You are viewing a plain text version of this content. The canonical link for it is here.
Posted to user@nutch.apache.org by Murali Parth <mu...@gmail.com> on 2014/11/29 20:49:29 UTC

302

Hello,
        We are using Nutch 1.7 and are having the following issue.

1) When a site responds with 302, Nutch does not follow the redirect. We
have set the number of redirection property to 5.

2) How to we put Nutch in debug mode so we understand where the call is
failing.

Any help will be appreciated.

Thanks
Murali

Re: 302

Posted by Murali Parth <mu...@gmail.com>.
Hi Sebastian,
                     Thanks for the reply.

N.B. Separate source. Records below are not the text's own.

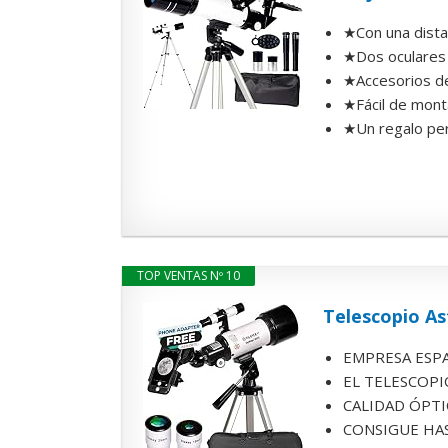
★Con una dista
★Dos oculares 
★Accesorios de
★Fácil de monta
★Un regalo perf
TOP VENTAS Nº 10
Telescopio As
EMPRESA ESPAÑ
EL TELESCOPI
CALIDAD ÓPTICA
CONSIGUE HAS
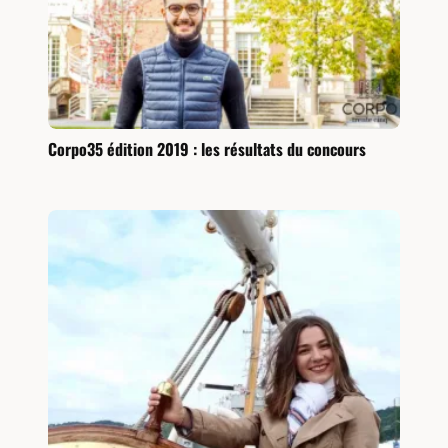
Corpo35 édition 2019 : les résultats du concours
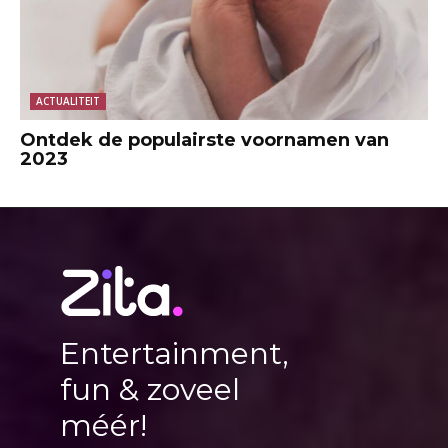
ACTUALITEIT
Ontdek de populairste voornamen van
2023
Entertainment,
fun & zoveel
méér!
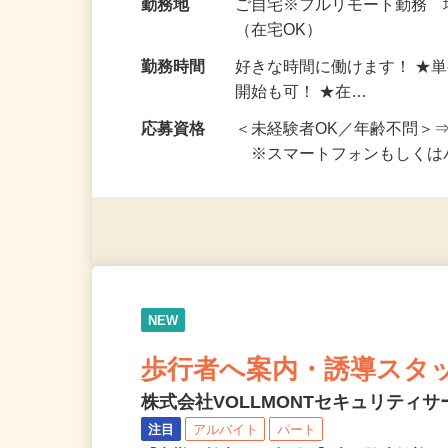
給与
完全出来高制 ★謝礼は、
勤務地
ご自宅※フルリモート勤務
（在宅OK）
勤務時間
好きな時間に働けます！ ★
開始も可！ ★在…
応募資格
＜未経験者OK／年齢不問＞
※スマートフォンもしくは
NEW
歩行者へ案内・誘導スタ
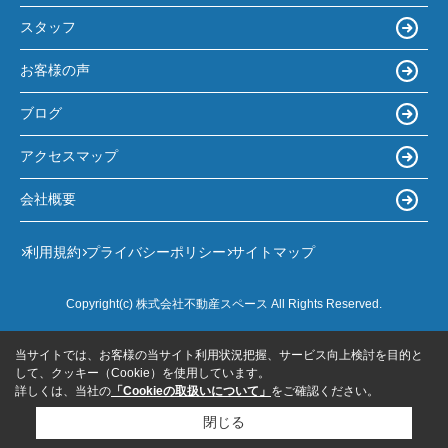
スタッフ
お客様の声
ブログ
アクセスマップ
会社概要
利用規約
プライバシーポリシー
サイトマップ
Copyright(c) 株式会社不動産スペース All Rights Reserved.
当サイトでは、お客様の当サイト利用状況把握、サービス向上検討を目的と
して、クッキー（Cookie）を使用しています。
詳しくは、当社の
「Cookieの取扱いについて」
をご確認ください。
閉じる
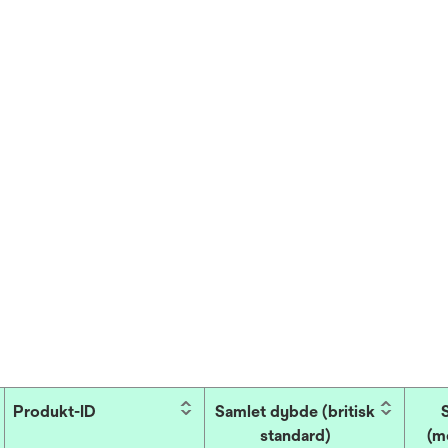
Produkt-ID
Samlet dybde (britisk
standard)
(m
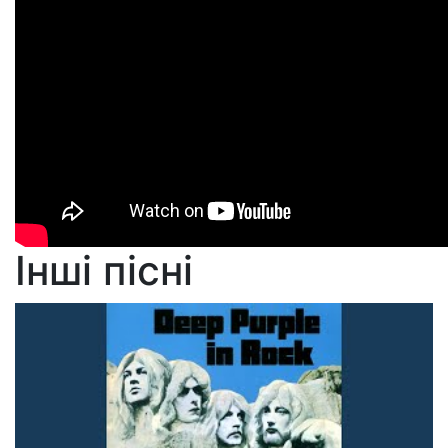
Інші пісні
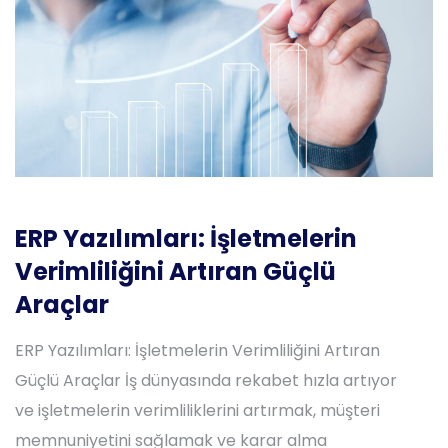
ERP Yazılımları: İşletmelerin
Verimliliğini Artıran Güçlü
Araçlar
ERP Yazılımları: İşletmelerin Verimliliğini Artıran
Güçlü Araçlar İş dünyasında rekabet hızla artıyor
ve işletmelerin verimliliklerini artırmak, müşteri
memnuniyetini sağlamak ve karar alma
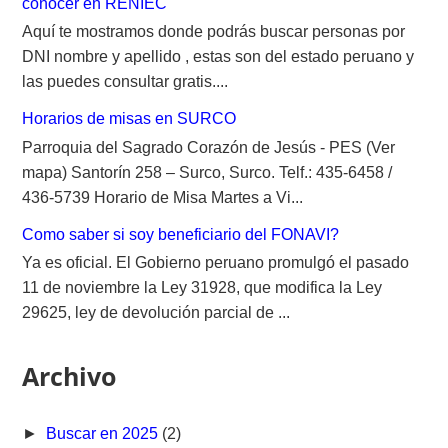
conocer en RENIEC
Aquí te mostramos donde podrás buscar personas por
DNI nombre y apellido , estas son del estado peruano y
las puedes consultar gratis....
Horarios de misas en SURCO
Parroquia del Sagrado Corazón de Jesús - PES (Ver
mapa) Santorín 258 – Surco, Surco. Telf.: 435-6458 /
436-5739 Horario de Misa Martes a Vi...
Como saber si soy beneficiario del FONAVI?
Ya es oficial. El Gobierno peruano promulgó el pasado
11 de noviembre la Ley 31928, que modifica la Ley
29625, ley de devolución parcial de ...
Archivo
►
Buscar en 2025
(2)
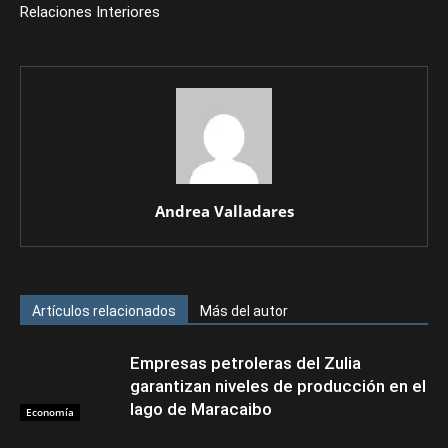
Relaciones Interiores
Andrea Valladares
Artículos relacionados
Más del autor
Empresas petroleras del Zulia
garantizan niveles de producción en el
lago de Maracaibo
Economía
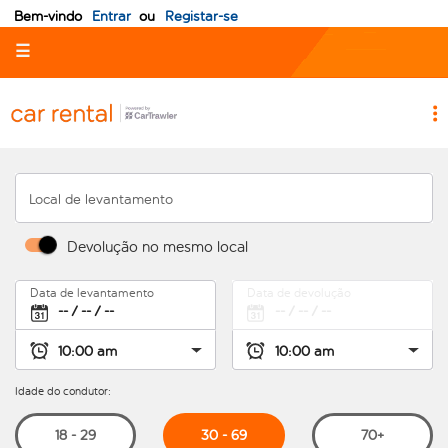
Bem-vindo
Entrar
ou
Registar-se
☰
Local de levantamento
Devolução no mesmo local
Data de levantamento
Data de devolução
Idade do condutor:
30 - 69
18 - 29
70+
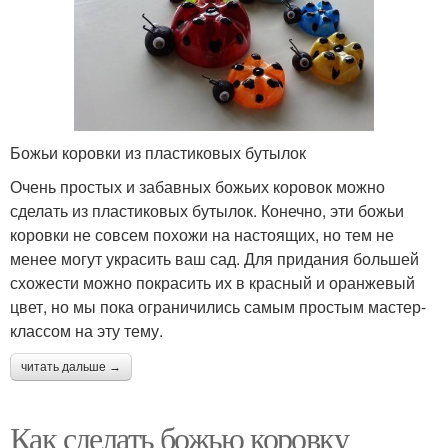
Божьи коровки из пластиковых бутылок
Очень простых и забавных божьих коровок можно
сделать из пластиковых бутылок. Конечно, эти божьи
коровки не совсем похожи на настоящих, но тем не
менее могут украсить ваш сад. Для придания большей
схожести можно покрасить их в красный и оранжевый
цвет, но мы пока ограничились самым простым мастер-
классом на эту тему.
читать дальше →
Как сделать божью коровку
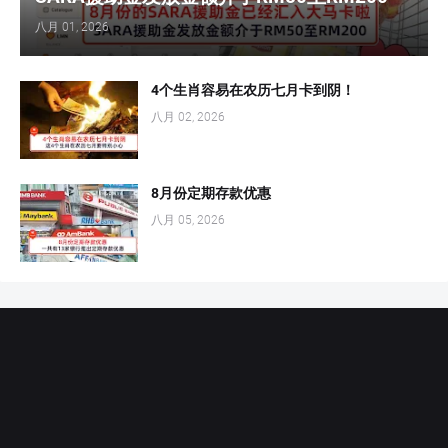
八月 01, 2026
4个生肖容易在农历七月卡到阴！
八月 02, 2026
8月份定期存款优惠
八月 05, 2026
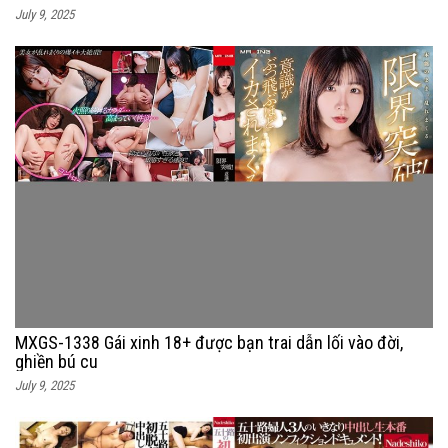
July 9, 2025
MXGS-1338 Gái xinh 18+ được bạn trai dẫn lối vào đời,
ghiền bú cu
July 9, 2025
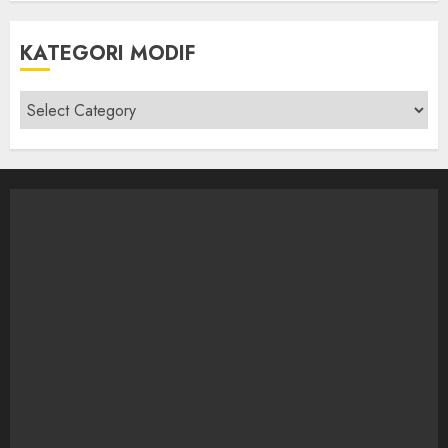
KATEGORI MODIF
Kategori
modif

We are going to the check the URL filters, this did  not come to our mind.

Thanks for your help
 Murali


On Sun, Nov 30, 2014 at 4:28 AM, Sebastian Nagel <wastl.nagel@googlemail.com
> wrote:

> Hi Murali,
>
> > We have set the number of redirection property to 5.
> By http.redirect.max = 5, right?
>
> Just edit $NUTCH_HOME/conf/log4j.properties :
>   log4j.logger.org.apache.nutch.fetcher.Fetcher=DEBUG,cmdstdout
>
> Redirects are then logged by Fetcher.
>
> Btw., even with http.redirect.max == 0 redirects are followed,
> but they are treated same as ordinary links: they are fetched
> in the next crawler cycle.
>
> Do the redirect targets pass the URL filters?
>
> Sebastian
>
>
> On 11/29/2014 08:49 PM, Murali Parth wrote:
> > Hello,
> >         We are using Nutch 1.7 and are having the following issue.
> >
> > 1) When a site responds with 302, Nutch does not follow the redirect. We
> > have set the number of redirection property to 5.
> >
> > 2) How to we put Nutch in debug mode so we understand where the call is
> > failing.
> >
> > Any help will be appreciated.
> >
> > Thanks
> > Murali
> >
>
>

Re: 302

Posted by Sebastian Nagel <wa...@googlemail.com>.
Hi Murali,

> We have set the number of redirection property to 5.
By http.redirect.max = 5, right?

Just edit $NUTCH_HOME/conf/log4j.properties :
  log4j.logger.org.apache.nutch.fetcher.Fetcher=DEBUG,cmdstdout

Redirects are then logged by Fetcher.

Btw., even with http.redirect.max == 0 redirects are followed,
but they are treated same as ordinary links: they are fetched
in the next crawler cycle.

Do the redirect targets pass the URL filters?

Sebastian


On 11/29/2014 08:49 PM, Murali Parth wrote:
> Hello,
>         We are using Nutch 1.7 and are having the following issue.
> 
> 1) When a site responds with 302, Nutch does not follow the redirect. We
> have set the number of redirection property to 5.
> 
> 2) How to we put Nutch in debug mode so we understand where the call is
> failing.
> 
> Any help will be appreciated.
> 
> Thanks
> Murali
>